“Show Us the Money (Trail)”: Estimated Subcontract Costs Disallowed for Lack of Proof
Client Alert | 1 min read | 09.02.20
In Kellogg Brown & Root Services v. Army (Sept. 1, 2020), the U.S. Court of Appeals for the Federal Circuit denied KBR’s reimbursement request for payments made to a subcontractor due to a lack of proof that the costs were reasonable. KBR had arguedat the Armed Services Board of Contract Appeals (“ASBCA”) that the government’s failure to provide force protection caused KBR’s convoys to back up at the Kuwait/Iraq border. KBR sought to recover amounts it paid its subcontractor for resultant delays and additional costs. The ASBCA denied KBR’s claim, finding that (1) the government had not breached the prime contract’s force protection clause, and (2) even if it had, KBR did not carry its burden of proof that the subcontract costs were “reasonable” under FAR 31.

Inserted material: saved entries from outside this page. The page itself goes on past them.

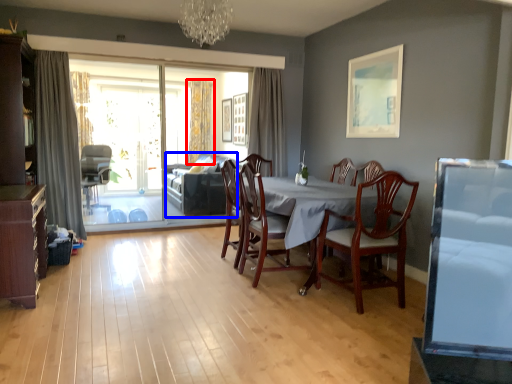 Question: Among these objects, which one is nearest to the camera, curtain (highlighted by a red box) or couch (highlighted by a blue box)?

Choices:
 (A) curtain
 (B) couch

Answer: (B) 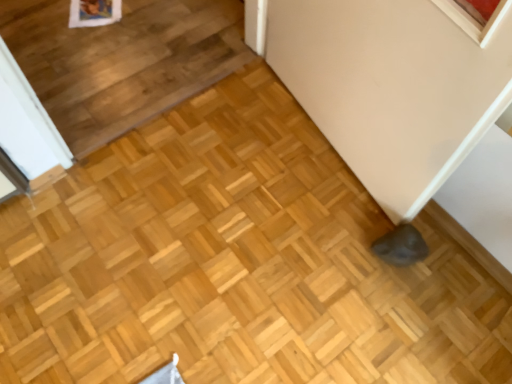 Identify the location of free point below white matte door at lower right (from a real-world perspective). The height and width of the screenshot is (384, 512). (332, 147). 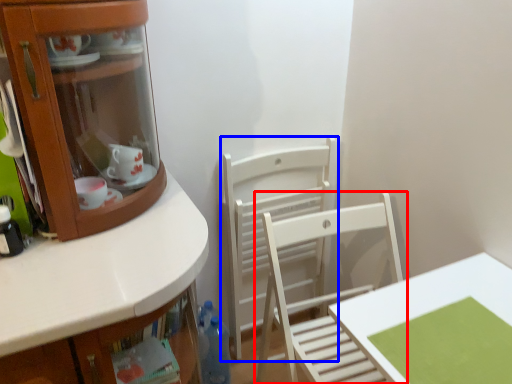 Question: Among these objects, which one is farthest to the camera, chair (highlighted by a red box) or chair (highlighted by a blue box)?

Choices:
 (A) chair
 (B) chair

Answer: (B) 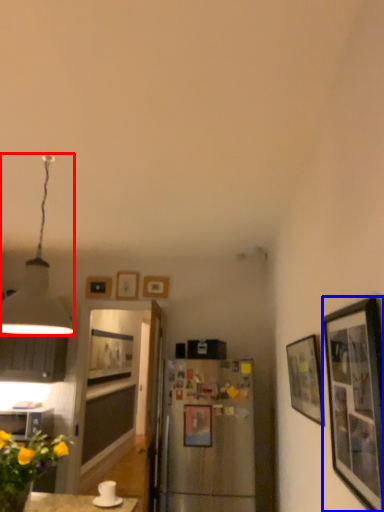 Question: Which point is further to the camera, lamp (highlighted by a red box) or picture frame (highlighted by a blue box)?

Choices:
 (A) lamp
 (B) picture frame

Answer: (A) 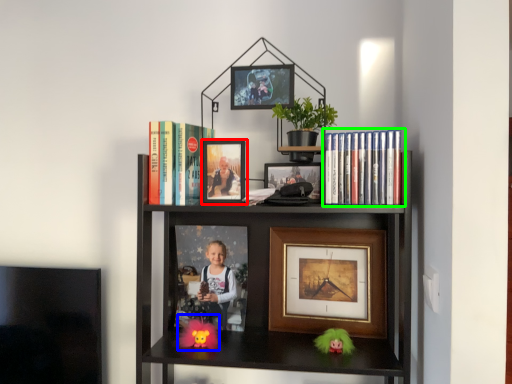 Question: Considering the real-world distances, which object is farthest from picture frame (highlighted by a red box)? toy (highlighted by a blue box) or book (highlighted by a green box)?

Choices:
 (A) toy
 (B) book

Answer: (A) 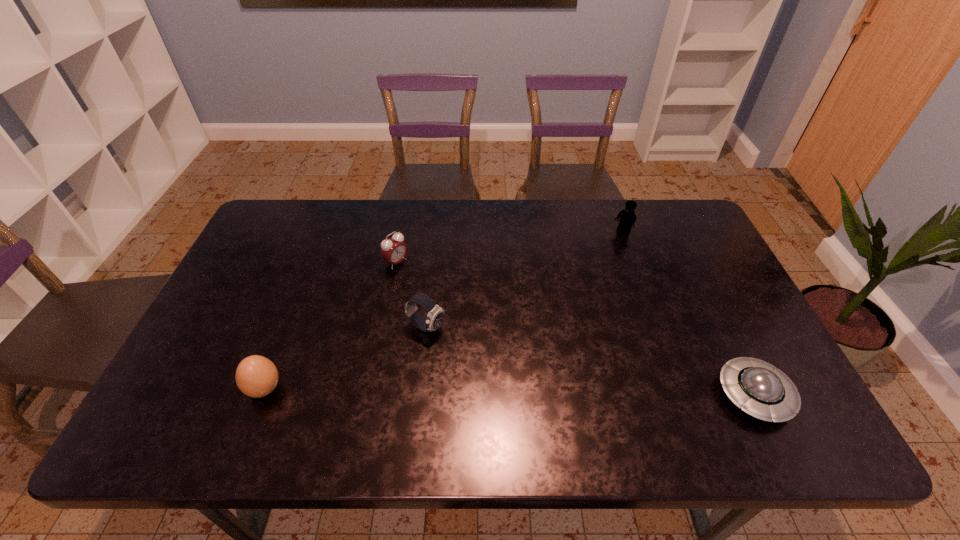 Where is `boiled egg`? Image resolution: width=960 pixels, height=540 pixels. boiled egg is located at coordinates (256, 376).

This screenshot has width=960, height=540. In order to click on the shortest object in this screenshot , I will do `click(762, 391)`.

Where is `the rightmost object`? The image size is (960, 540). the rightmost object is located at coordinates (762, 391).

This screenshot has height=540, width=960. I want to click on watch, so click(435, 315).

The image size is (960, 540). In order to click on the third object from right to left in this screenshot , I will do `click(435, 315)`.

This screenshot has height=540, width=960. In order to click on the farthest object in this screenshot , I will do `click(627, 217)`.

The height and width of the screenshot is (540, 960). I want to click on Lego, so click(627, 217).

Where is `alarm clock`? alarm clock is located at coordinates (393, 249).

Locate an element on the screen. the second farthest object is located at coordinates (393, 249).

The width and height of the screenshot is (960, 540). What are the coordinates of `vacant space situated on the right of the leftmost object` in the screenshot? It's located at (343, 389). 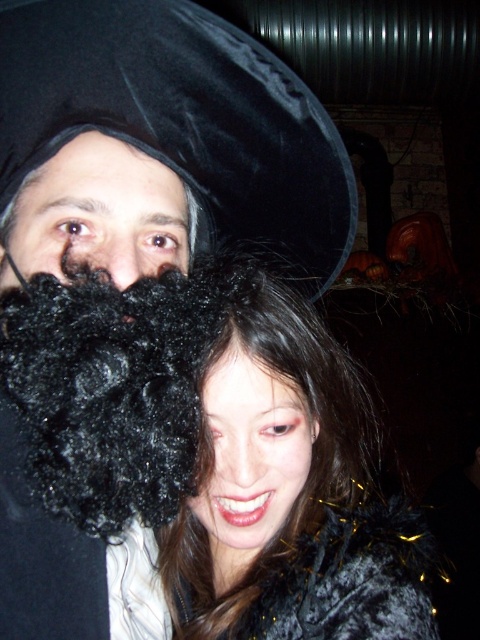 Question: Which is nearer to the matte black hair at center?

Choices:
 (A) black fuzzy wig at center
 (B) black fuzzy mustache at left
 (C) velvet black hat at upper center
 (D) curly black fur at left

Answer: (A)

Question: Can you confirm if black fuzzy wig at center is positioned to the left of curly black fur at left?

Choices:
 (A) yes
 (B) no

Answer: (B)

Question: Which point is farther to the camera?

Choices:
 (A) velvet black hat at upper center
 (B) black fuzzy wig at center
 (C) matte black hair at center

Answer: (C)

Question: Which point is farther from the camera taking this photo?

Choices:
 (A) (206, 352)
 (B) (333, 211)
 (C) (237, 429)
 (D) (303, 467)

Answer: (B)

Question: Can you confirm if black fuzzy mustache at left is positioned to the left of matte black hair at center?

Choices:
 (A) no
 (B) yes

Answer: (B)

Question: Does black fuzzy wig at center appear under matte black hair at center?

Choices:
 (A) yes
 (B) no

Answer: (B) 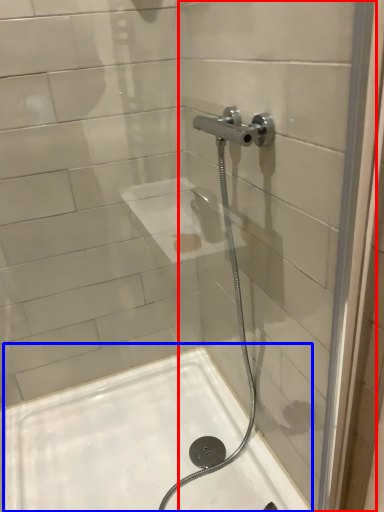 Question: Which object is closer to the camera taking this photo, glass door (highlighted by a red box) or bath (highlighted by a blue box)?

Choices:
 (A) glass door
 (B) bath

Answer: (A) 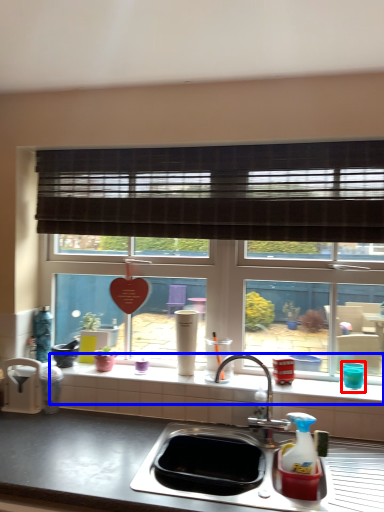 Question: Among these objects, which one is farthest to the camera, appliance (highlighted by a red box) or window sill (highlighted by a blue box)?

Choices:
 (A) appliance
 (B) window sill

Answer: (A) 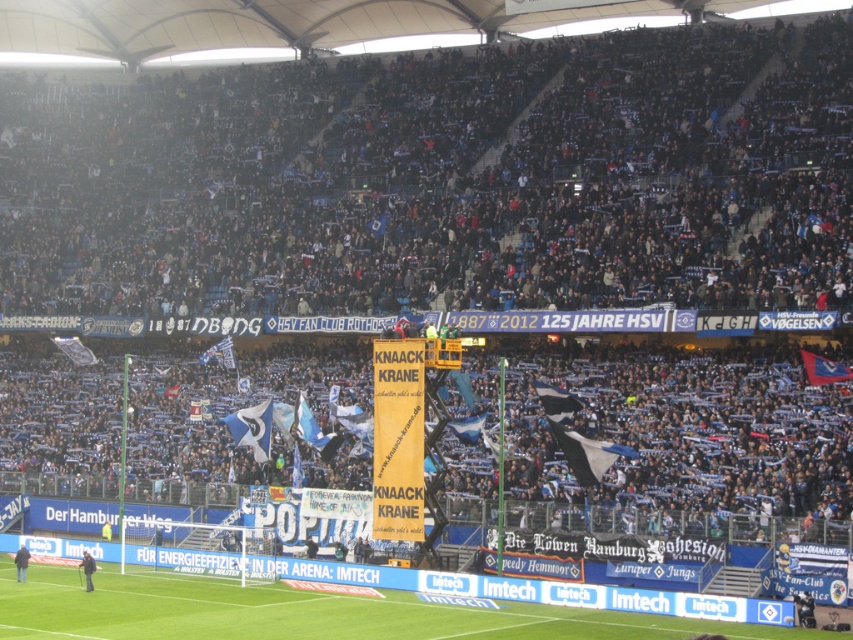 You are a photographer trying to capture the entire green grass football field at lower center and the blue fabric flag at center in a single shot. Based on their positions, which object should you position first in your camera frame to ensure both are included?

The Federal Circuit declined to decide the breach question and affirmed the ASBCA’s second holding that KBR failed to show that its subcontract costs were reasonable. The Federal Circuit rejected KBR’s subcontractor cost calculation as unreasonable because “KBR supplied no meaningful evidence to the Board showing the reasonableness of its costs” and failed to explain “inconsistencies between its proposed cost model and the factual record.” Specifically, the Court found that KBR’s model was “‘inconsistent’ with the [subcontractor’s] records”; KBR did not “disaggregate” the causes of delays and instead attributed all delays to the government, which was “not realistic”; “KBR offered no fact or expert witnesses to support the reasonableness” of its estimate of idle trucks; and KBR offered no data or evidence to support the reasonableness of a “composite rate” rather than the subcontractor’s actual costs. The decision is a good reminder of the need to develop sufficient evidence to show that claimed costs are reasonable under FAR 31.201-3.
In dissent, Judge Newman advocated remand to the Board for factual development, stating, “The court complains about the absence of evidence and expert testimony,” even though “there was no hearing, no testimony, no briefing, and no argument on the court’s new [reasonableness] standard.”